Na ocasião, foi debatido o tema “A participação das mulheres e o voto feminino nas eleições no Amazonas” com as convidadas Regina Medeiros – Cientista Social, Artista Plástica, artesã e Vice-presidente da Associação de Produtores e Artesãos do Amazonas (AproArtes) e Cristiana Marinho, Ativista Político pelos direitos das Mulheres, aluna Politize e idealizadora do Projeto Ciclo Solidário e formada em direito.
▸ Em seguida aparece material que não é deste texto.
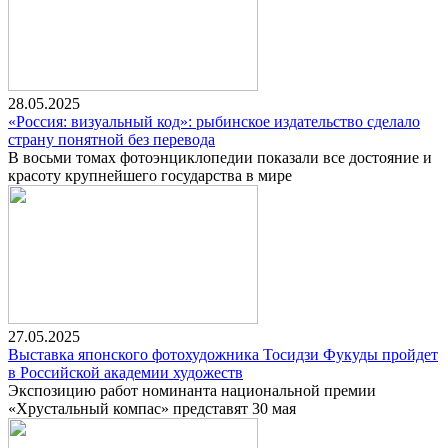
28.05.2025
«Россия: визуальный код»: рыбинское издательство сделало
страну понятной без перевода
В восьми томах фотоэнциклопедии показали все достояние и
красоту крупнейшего государства в мире
27.05.2025
Выставка японского фотохудожника Тосидзи Фукуды пройдет
в Российской академии художеств
Экспозицию работ номинанта национальной премии
«Хрустальный компас» представят 30 мая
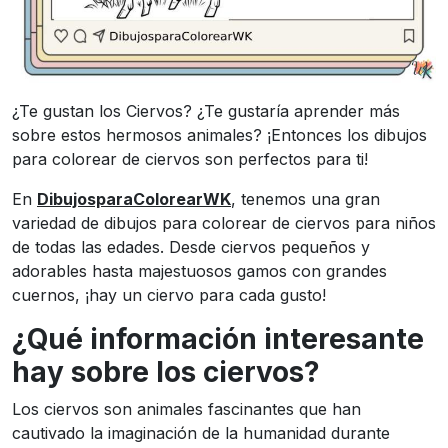
¿Te gustan los Ciervos? ¿Te gustaría aprender más
sobre estos hermosos animales? ¡Entonces los dibujos
para colorear de ciervos son perfectos para ti!
En
DibujosparaColorearWK
, tenemos una gran
variedad de dibujos para colorear de ciervos para niños
de todas las edades. Desde ciervos pequeños y
adorables hasta majestuosos gamos con grandes
cuernos, ¡hay un ciervo para cada gusto!
¿Qué información interesante
hay sobre los ciervos?
Los ciervos son animales fascinantes que han
cautivado la imaginación de la humanidad durante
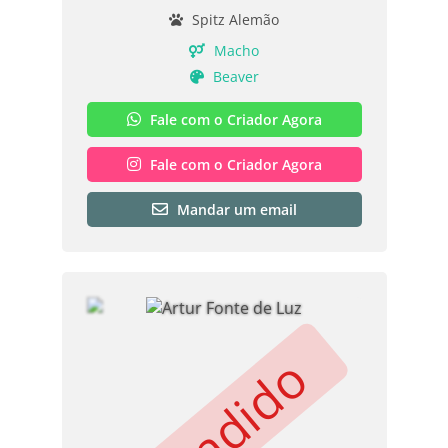
Spitz Alemão
Macho
Beaver
Fale com o Criador Agora
Fale com o Criador Agora
Mandar um email
Vendido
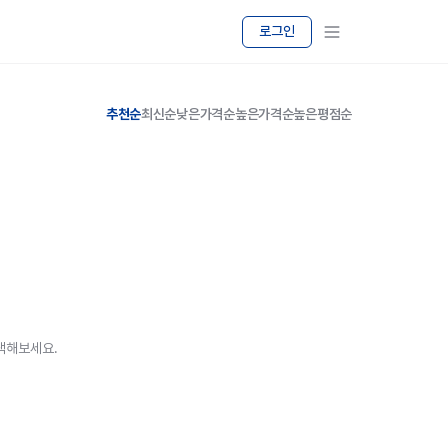
로그인
추천순
최신순
낮은가격순
높은가격순
높은평점순
색해보세요.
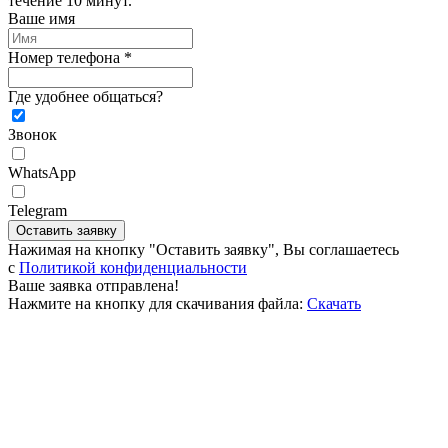
течение 10 минут.
Ваше имя
Номер телефона *
Где удобнее общаться?
Звонок
WhatsApp
Telegram
Оставить заявку
Нажимая на кнопку "Оставить заявку", Вы соглашаетесь
c
Политикой конфиденциальности
Ваше заявка отправлена!
Нажмите на кнопку для скачивания файла:
Скачать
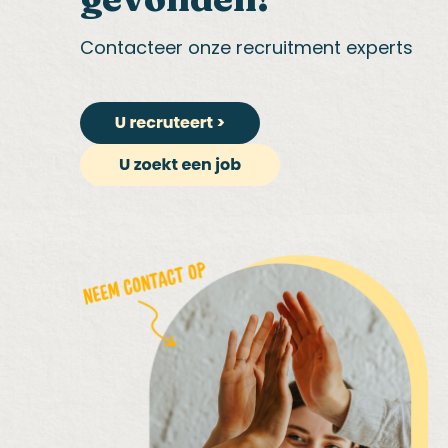
Contacteer onze recruitment experts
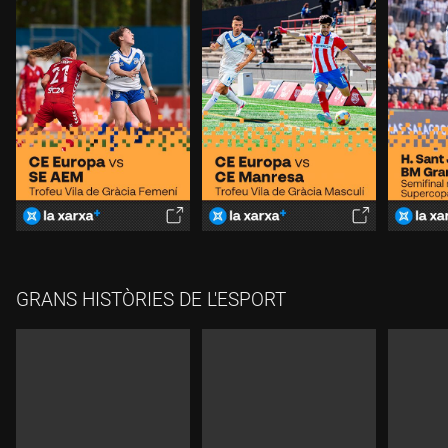
GRANS HISTÒRIES DE L'ESPORT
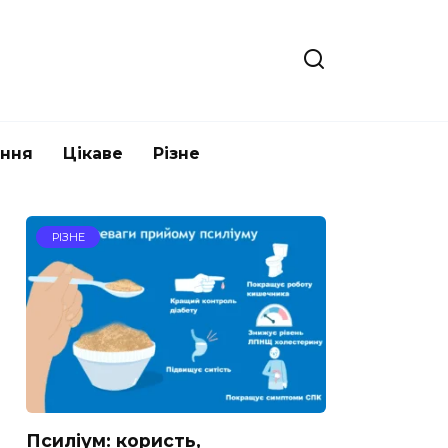
ання
Цікаве
Різне
РІЗНЕ
Псиліум: користь,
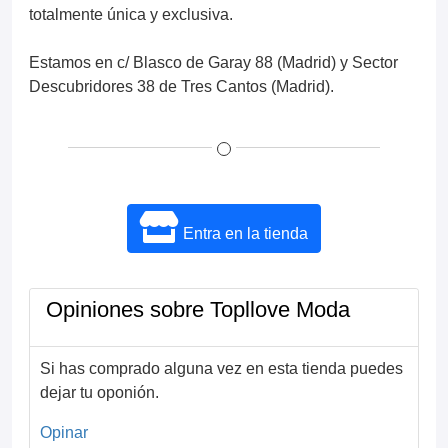
totalmente única y exclusiva.
Estamos en c/ Blasco de Garay 88 (Madrid) y Sector
Descubridores 38 de Tres Cantos (Madrid).
Entra en la tienda
Opiniones sobre Topllove Moda
Si has comprado alguna vez en esta tienda puedes
dejar tu oponión.
Opinar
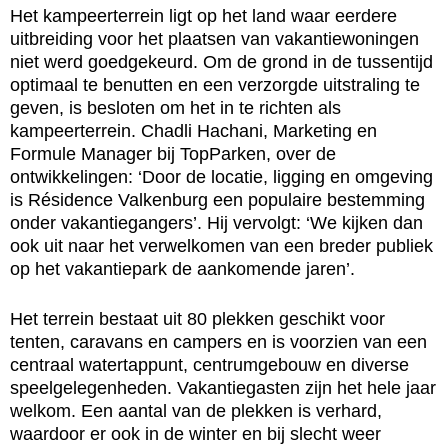
Het kampeerterrein ligt op het land waar eerdere
uitbreiding voor het plaatsen van vakantiewoningen
niet werd goedgekeurd. Om de grond in de tussentijd
optimaal te benutten en een verzorgde uitstraling te
geven, is besloten om het in te richten als
kampeerterrein. Chadli Hachani, Marketing en
Formule Manager bij TopParken, over de
ontwikkelingen: ‘Door de locatie, ligging en omgeving
is Résidence Valkenburg een populaire bestemming
onder vakantiegangers’. Hij vervolgt: ‘We kijken dan
ook uit naar het verwelkomen van een breder publiek
op het vakantiepark de aankomende jaren’.
Het terrein bestaat uit 80 plekken geschikt voor
tenten, caravans en campers en is voorzien van een
centraal watertappunt, centrumgebouw en diverse
speelgelegenheden. Vakantiegasten zijn het hele jaar
welkom. Een aantal van de plekken is verhard,
waardoor er ook in de winter en bij slecht weer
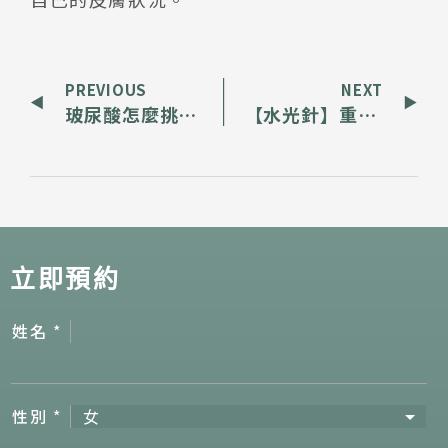
PREVIOUS
NEXT
玻尿酸怎麼挑？自帶裸妝感、長效水潤保濕選它
【水光針】重新展現肌膚透亮光澤，裸妝更自信
立即預約
姓名
*
性別
*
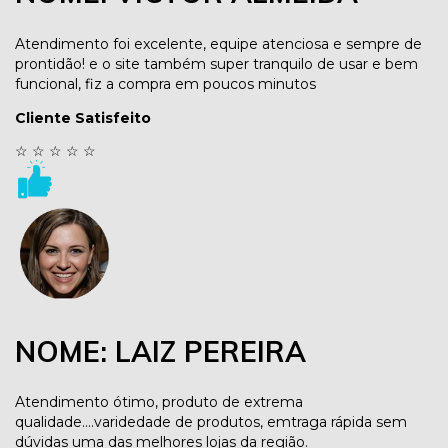
Atendimento foi excelente, equipe atenciosa e sempre de
prontidão! e o site também super tranquilo de usar e bem
funcional, fiz a compra em poucos minutos
Cliente Satisfeito
☆
☆
☆
☆
☆
NOME: LAIZ PEREIRA
Atendimento ótimo, produto de extrema
qualidade....varidedade de produtos, emtraga rápida sem
dúvidas uma das melhores lojas da região.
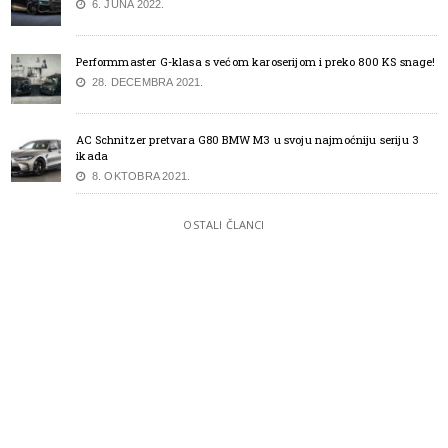
6. JUNA 2022.
Performmaster G-klasa s većom karoserijom i preko 800 KS snage!
28. DECEMBRA 2021.
AC Schnitzer pretvara G80 BMW M3 u svoju najmoćniju seriju 3
ikada
8. OKTOBRA 2021.
OSTALI ČLANCI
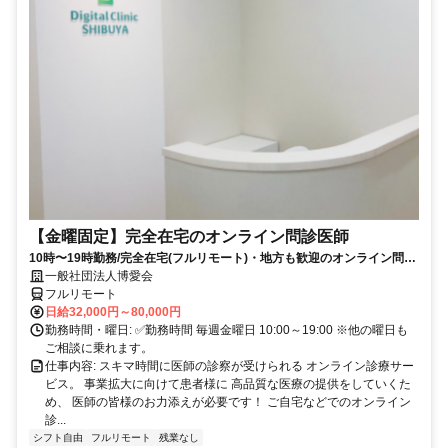
【金曜固定】完全在宅のオンライン問診医師
10時〜19時勤務/完全在宅(フルリモート)・地方も歓迎のオンライン問診
業務
一般社団法人博愛会
フルリモート
日給32,000円～80,000円
勤務時間・曜日: ✅勤務時間 毎週金曜日 10:00～19:00 ※他の曜日も
ご相談に乗れます。
仕事内容: スキマ時間に医師の診察が受けられる オンライン診療サー
ビス。 事業拡大に向けて患者様に 高品質な医療の提供をしていくた
め、 医師の皆様のお力添えが必要です！ ご自宅などでのオンライン
診...
シフト自由
フルリモート
残業なし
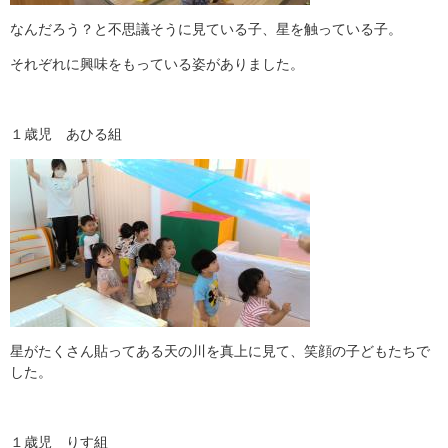
なんだろう？と不思議そうに見ている子、星を触っている子。
それぞれに興味をもっている姿がありました。
１歳児 あひる組
星がたくさん貼ってある天の川を真上に見て、笑顔の子どもたちで
した。
１歳児 りす組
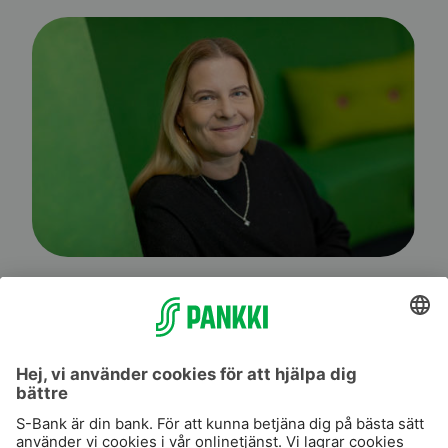
Mellanöstern medförde osäkerhet i mars
#S-Banken Vision
#Spara och investera
2026-04-14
Em sua fala a ativista Cristiana Marinho compartilhou sua trajetória afirmando que após atuar como cabo eleitoral e participar de manifestações, tornou-se assessora parlamentar e articuladora política. Durante essa trajetória, afirma, enfrentou inúmeras dificuldades, incluindo violência de gênero e retaliação. A expositora afirma ainda que a vida das mulheres na política é especialmente desafiadora devido à sobrecarga de responsabilidades, como maternidade e carreira. Mesmo sendo a maioria do eleitorado no Amazonas, as mulheres raramente votam em outras mulheres, e há pouca solidariedade entre elas. Isso reflete a necessidade urgente de mudança nas mentalidades e nas leis para melhorar a representatividade feminina.

 

Em seguida a Cientista Social Regina Medeiros, formada em ciências sociais pela UFAM, iniciou sua trajetória no curso de contabilidade, mas optou por mudar de área após enfrentar dificuldades. Ela lamenta a extinção do Diretório Central dos Estudantes (DCE) na universidade, uma instituição fundamental para a militância estudantil. Regina lembra de sua participação ativa em greves ao lado de sua mãe, professora, e critica a necessidade de cotas para garantir a representatividade feminina. Segundo ela, a dependência de cotas evidencia uma sociedade desigual, onde as mulheres, apesar de serem maioria no eleitorado do Amazonas, continuam sub-representadas nos espaços de poder.

A ex-presidente do DCE destaca a realidade das mulheres que ocupam posições de destaque, geralmente apoiadas por outras mulheres em empregos precarizados. Ela aponta que a violência contra a mulher e a questão do aborto ganham destaque na mídia, enquanto outras questões cruciais, como acesso à educação e saúde de qualidade, são negligenciadas. Regina enfatiza que a desigualdade de gênero está profundamente enraizada no sistema capitalista e neoliberal, e defende a necessidade de uma reflexão crítica sobre essas estruturas para promover uma verdadeira igualdade na sociedade.